Segment Start: Material for this task

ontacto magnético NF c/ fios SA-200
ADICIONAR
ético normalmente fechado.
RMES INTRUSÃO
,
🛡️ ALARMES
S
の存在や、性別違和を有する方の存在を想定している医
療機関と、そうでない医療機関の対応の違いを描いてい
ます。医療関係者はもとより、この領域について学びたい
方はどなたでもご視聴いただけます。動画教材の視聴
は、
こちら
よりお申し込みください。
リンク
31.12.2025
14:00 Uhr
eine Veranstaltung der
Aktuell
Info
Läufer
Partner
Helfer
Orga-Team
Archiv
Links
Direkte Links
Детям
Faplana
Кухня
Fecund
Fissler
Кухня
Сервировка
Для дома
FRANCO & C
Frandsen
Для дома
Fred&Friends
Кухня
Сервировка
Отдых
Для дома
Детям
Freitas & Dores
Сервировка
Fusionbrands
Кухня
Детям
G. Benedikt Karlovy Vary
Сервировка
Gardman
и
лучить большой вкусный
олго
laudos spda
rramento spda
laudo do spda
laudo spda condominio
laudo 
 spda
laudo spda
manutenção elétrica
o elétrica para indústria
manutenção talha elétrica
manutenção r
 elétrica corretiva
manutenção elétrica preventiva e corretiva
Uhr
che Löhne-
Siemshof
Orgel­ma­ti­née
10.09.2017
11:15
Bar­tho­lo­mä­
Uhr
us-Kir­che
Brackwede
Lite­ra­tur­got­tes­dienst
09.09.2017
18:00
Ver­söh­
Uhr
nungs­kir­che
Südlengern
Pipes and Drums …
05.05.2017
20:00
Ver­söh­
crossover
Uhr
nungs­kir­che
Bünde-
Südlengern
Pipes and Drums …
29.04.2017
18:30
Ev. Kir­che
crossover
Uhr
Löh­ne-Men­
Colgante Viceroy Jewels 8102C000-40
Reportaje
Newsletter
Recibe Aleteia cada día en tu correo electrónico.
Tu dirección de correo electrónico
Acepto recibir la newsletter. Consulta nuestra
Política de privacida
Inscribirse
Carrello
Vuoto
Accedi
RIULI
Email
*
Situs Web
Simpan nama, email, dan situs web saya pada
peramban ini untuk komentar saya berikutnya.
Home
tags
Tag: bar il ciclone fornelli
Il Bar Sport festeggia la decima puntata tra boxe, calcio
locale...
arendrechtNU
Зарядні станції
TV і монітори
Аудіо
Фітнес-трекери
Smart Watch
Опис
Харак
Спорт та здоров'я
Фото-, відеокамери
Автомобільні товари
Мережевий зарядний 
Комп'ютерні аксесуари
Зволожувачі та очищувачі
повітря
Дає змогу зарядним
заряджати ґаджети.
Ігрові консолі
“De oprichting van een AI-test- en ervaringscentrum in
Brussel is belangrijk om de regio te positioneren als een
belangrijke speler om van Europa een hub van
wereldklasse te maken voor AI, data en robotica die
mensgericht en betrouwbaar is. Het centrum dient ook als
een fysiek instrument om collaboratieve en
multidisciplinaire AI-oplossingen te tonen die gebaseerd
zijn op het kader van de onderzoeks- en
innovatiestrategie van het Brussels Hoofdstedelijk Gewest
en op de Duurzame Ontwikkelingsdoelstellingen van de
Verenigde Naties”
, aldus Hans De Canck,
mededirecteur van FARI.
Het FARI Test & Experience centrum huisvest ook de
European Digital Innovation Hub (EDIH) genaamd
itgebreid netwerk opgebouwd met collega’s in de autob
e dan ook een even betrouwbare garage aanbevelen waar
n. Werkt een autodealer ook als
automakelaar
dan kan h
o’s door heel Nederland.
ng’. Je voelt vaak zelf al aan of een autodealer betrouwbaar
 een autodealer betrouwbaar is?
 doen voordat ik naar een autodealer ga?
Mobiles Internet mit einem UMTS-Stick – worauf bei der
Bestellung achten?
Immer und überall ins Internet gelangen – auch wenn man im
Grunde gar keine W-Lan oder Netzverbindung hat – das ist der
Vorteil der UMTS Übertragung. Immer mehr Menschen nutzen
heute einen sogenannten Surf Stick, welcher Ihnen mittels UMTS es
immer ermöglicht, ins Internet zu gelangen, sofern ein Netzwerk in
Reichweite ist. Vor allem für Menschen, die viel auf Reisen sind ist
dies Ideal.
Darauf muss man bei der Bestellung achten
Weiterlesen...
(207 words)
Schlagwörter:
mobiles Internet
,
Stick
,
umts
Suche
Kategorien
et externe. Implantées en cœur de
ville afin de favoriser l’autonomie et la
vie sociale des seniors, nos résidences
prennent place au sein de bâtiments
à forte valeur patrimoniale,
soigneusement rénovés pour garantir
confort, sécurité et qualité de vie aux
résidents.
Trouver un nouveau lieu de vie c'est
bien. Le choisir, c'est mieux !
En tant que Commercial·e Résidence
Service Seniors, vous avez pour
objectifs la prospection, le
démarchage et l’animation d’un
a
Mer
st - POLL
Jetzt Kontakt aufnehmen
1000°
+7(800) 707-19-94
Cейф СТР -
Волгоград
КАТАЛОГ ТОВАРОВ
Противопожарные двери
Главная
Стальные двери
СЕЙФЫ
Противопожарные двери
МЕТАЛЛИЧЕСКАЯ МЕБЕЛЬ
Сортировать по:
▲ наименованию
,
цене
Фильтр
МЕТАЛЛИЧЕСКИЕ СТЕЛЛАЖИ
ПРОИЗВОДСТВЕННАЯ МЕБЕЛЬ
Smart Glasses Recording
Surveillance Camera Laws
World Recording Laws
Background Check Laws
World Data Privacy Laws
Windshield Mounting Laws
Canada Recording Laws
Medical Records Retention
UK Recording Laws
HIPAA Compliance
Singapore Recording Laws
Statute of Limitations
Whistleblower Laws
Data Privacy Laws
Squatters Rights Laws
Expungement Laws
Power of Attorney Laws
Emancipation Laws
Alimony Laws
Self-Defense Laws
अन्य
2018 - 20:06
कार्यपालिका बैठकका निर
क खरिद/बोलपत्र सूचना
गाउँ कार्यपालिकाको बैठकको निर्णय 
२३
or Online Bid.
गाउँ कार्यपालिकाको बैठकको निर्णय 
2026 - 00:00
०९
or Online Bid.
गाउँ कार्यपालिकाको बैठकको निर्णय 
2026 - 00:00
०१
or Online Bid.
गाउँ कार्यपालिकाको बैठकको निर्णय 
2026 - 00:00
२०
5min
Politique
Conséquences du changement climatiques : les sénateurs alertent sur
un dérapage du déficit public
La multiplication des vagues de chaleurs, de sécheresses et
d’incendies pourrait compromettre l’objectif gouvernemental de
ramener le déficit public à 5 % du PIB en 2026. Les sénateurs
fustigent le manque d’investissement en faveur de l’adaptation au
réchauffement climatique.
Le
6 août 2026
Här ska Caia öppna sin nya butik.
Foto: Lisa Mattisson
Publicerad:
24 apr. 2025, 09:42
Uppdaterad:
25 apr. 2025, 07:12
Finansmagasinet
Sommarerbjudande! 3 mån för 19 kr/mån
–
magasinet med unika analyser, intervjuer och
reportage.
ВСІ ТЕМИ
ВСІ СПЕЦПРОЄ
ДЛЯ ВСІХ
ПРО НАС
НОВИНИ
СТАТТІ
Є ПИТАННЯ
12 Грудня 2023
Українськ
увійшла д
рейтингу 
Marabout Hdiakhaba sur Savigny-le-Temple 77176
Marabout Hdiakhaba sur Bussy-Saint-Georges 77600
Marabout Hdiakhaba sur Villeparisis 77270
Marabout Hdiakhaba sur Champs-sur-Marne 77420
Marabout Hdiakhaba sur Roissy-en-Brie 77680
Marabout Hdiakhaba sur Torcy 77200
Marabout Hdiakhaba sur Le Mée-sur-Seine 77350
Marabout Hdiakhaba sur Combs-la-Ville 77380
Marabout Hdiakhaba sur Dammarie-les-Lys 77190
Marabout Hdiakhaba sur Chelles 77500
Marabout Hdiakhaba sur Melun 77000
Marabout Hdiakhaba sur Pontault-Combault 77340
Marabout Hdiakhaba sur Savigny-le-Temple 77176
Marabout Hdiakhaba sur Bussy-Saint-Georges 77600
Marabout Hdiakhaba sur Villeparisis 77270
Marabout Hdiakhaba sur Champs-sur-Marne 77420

Segment End: Material for this task

*The problem:* Go line by line through the material above and return each one that includes "saya".

*Written answer:*
Simpan nama, email, dan situs web saya pada
peramban ini untuk komentar saya berikutnya.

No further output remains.